If $L=\mathfrak{sl}(n,F), g\in GL(n,F)$, prove that the map of $L$ to itself defined by $x\rightarrow -gx^tg^{-1}$ ($x^t=$transpose of $x$) belongs to $\operatorname{Aut}L$. When $n=2,g=$identity matrix, prove that this automorphism is inner.
The first part is routine. We check that the map $\varphi$ satisfies $\varphi([x,y])=[\varphi(x),\varphi(y)]:$ $$ -g(xy-yx)^tg^{-1}=gx^ty^tg^{-1}-gy^tx^tg^{-1} $$
so that $\varphi$ is a homomorphism. Moreover, the inverse $\varphi^{-1}$ of $\varphi$ is given by $$\varphi^{-1}(x) = -g^tx(g^{-1})^t$$
so that $\varphi$ is an isomorphism.
Now take $n=2$ and $g=$identity matrix. The map $\varphi$ takes a $2\times 2$ matrix $y$ to $\varphi(y)=-y^t$. We must prove that this automorphism is inner, i.e. it is of the form $\exp\operatorname{ad}x$, with $\operatorname{ad}x$ nilpotent. We have $\exp\operatorname{ad}x=1+\operatorname{ad}x+(\operatorname{ad}x)^2/2!+\ldots$, so that $\exp\operatorname{ad}x(y) = y + [x,y] + [x[x,y]]/2! + \ldots = y + (xy-yx) + \ldots$.
How can we find the right matrix $x$?
Hint: every matrix $y\in\mathfrak{sl}_2(\mathbb K)$ is a unique linear combination $$y=aX+bY+cH,$$ where $(X,Y,H)$ is the standard basis and $a,b,c\in\mathbb K$. If you write $y$ explicitly, you can show that
$$-y^t=aY+bX-cH.$$
The OP asks for a nilpotent matrix $x$ s.t.
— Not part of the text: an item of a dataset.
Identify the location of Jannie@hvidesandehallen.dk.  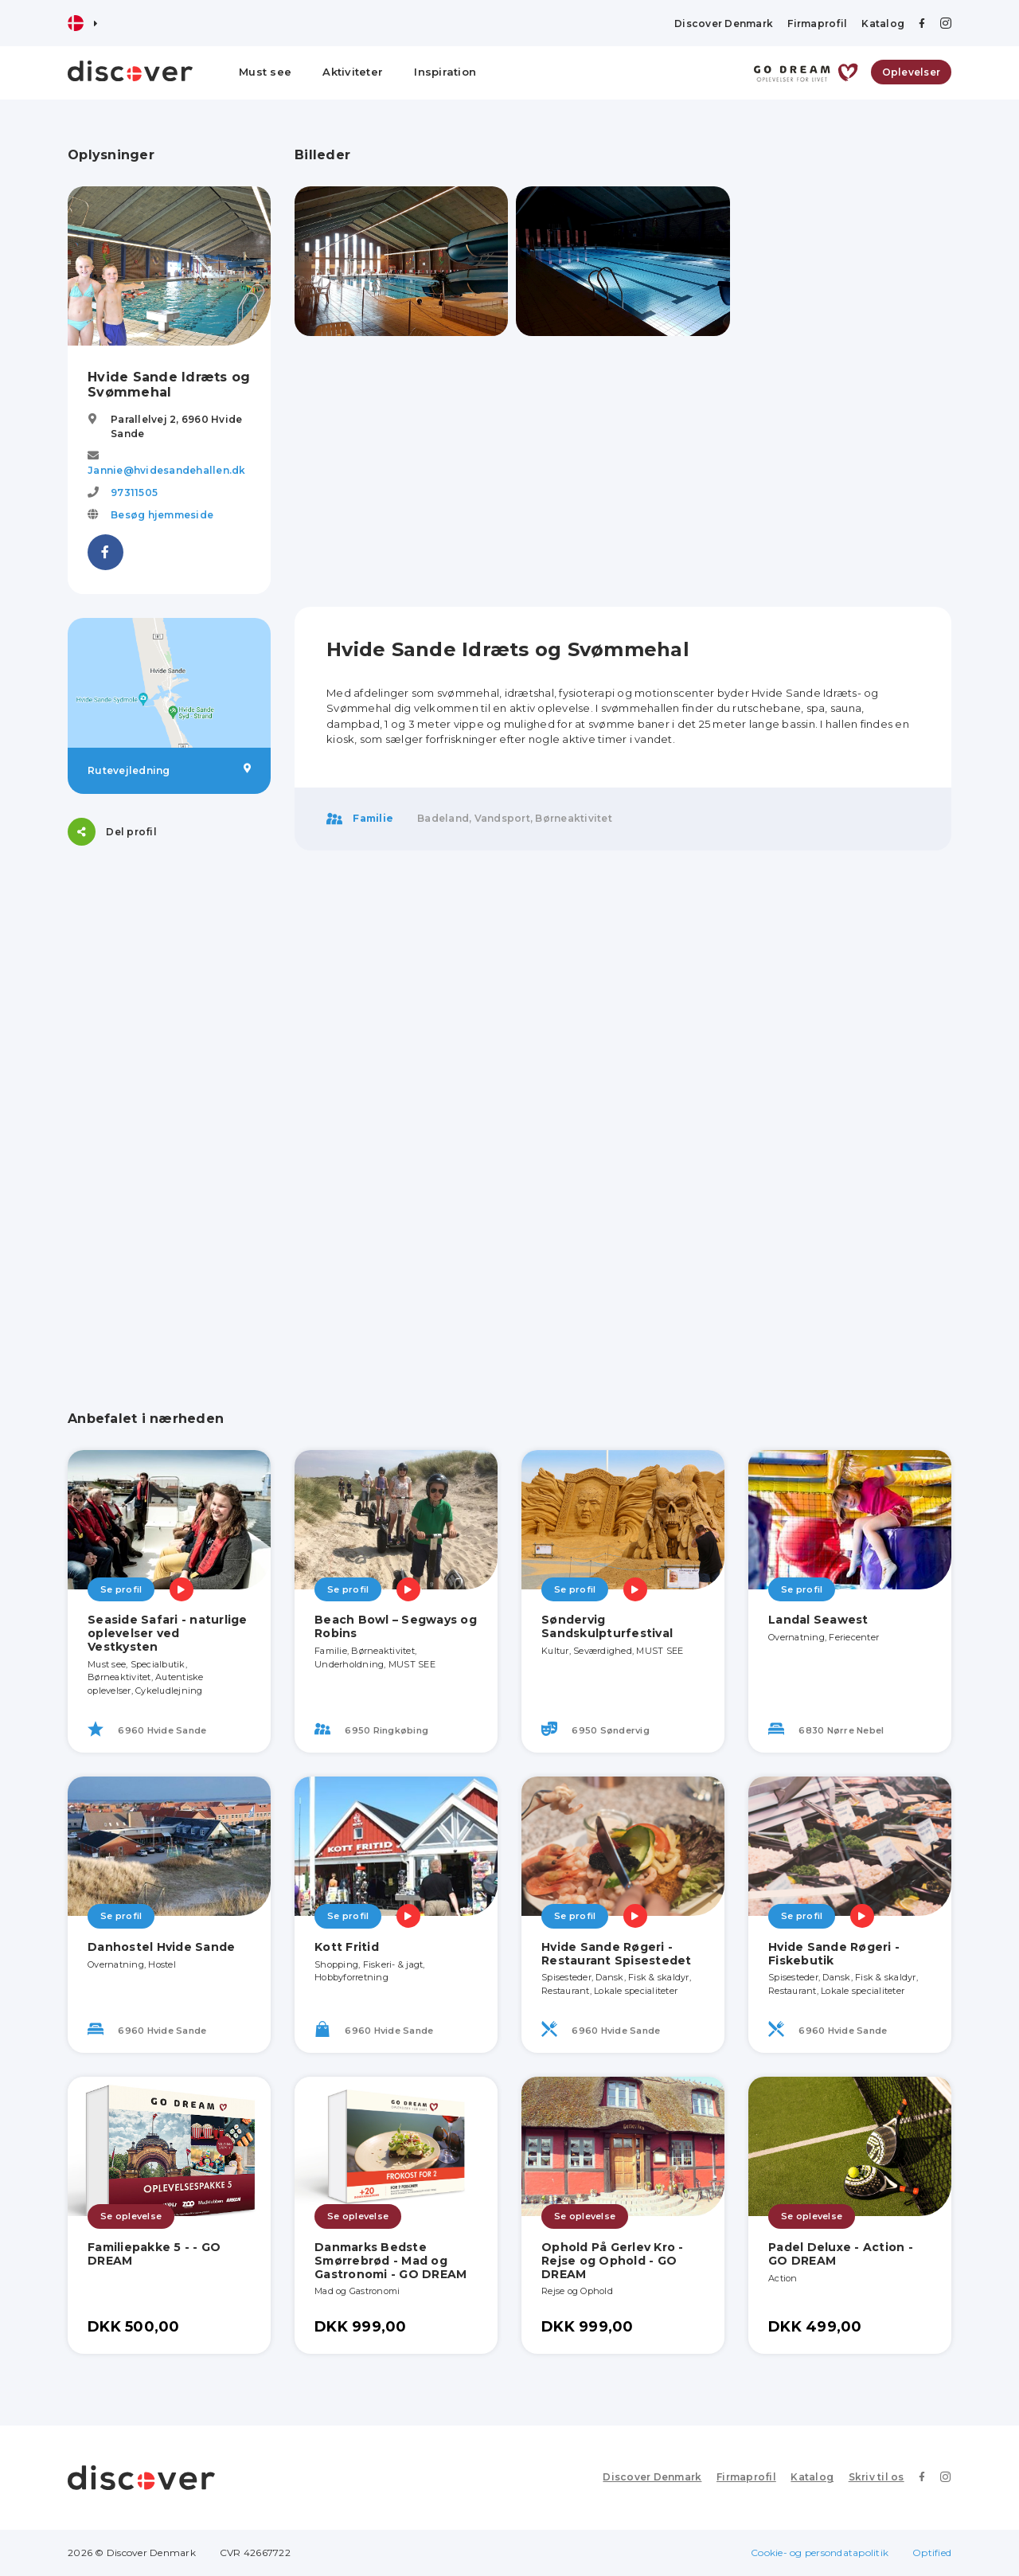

$$\exp(\operatorname{ad}_x)(y)=a\exp(\operatorname{ad}_x)(Y)+b\exp(\operatorname{ad}_x)(X)-c\exp(\operatorname{ad}_x)(H) \stackrel{!}{=}aY+bX-cH.$$
This answer here can be useful to finish the proof. Alternatively, what you need is to compute $\exp(\operatorname{ad}_x)(\cdot)$ on the basis of $\mathfrak{sl}_2(\mathbb K)$.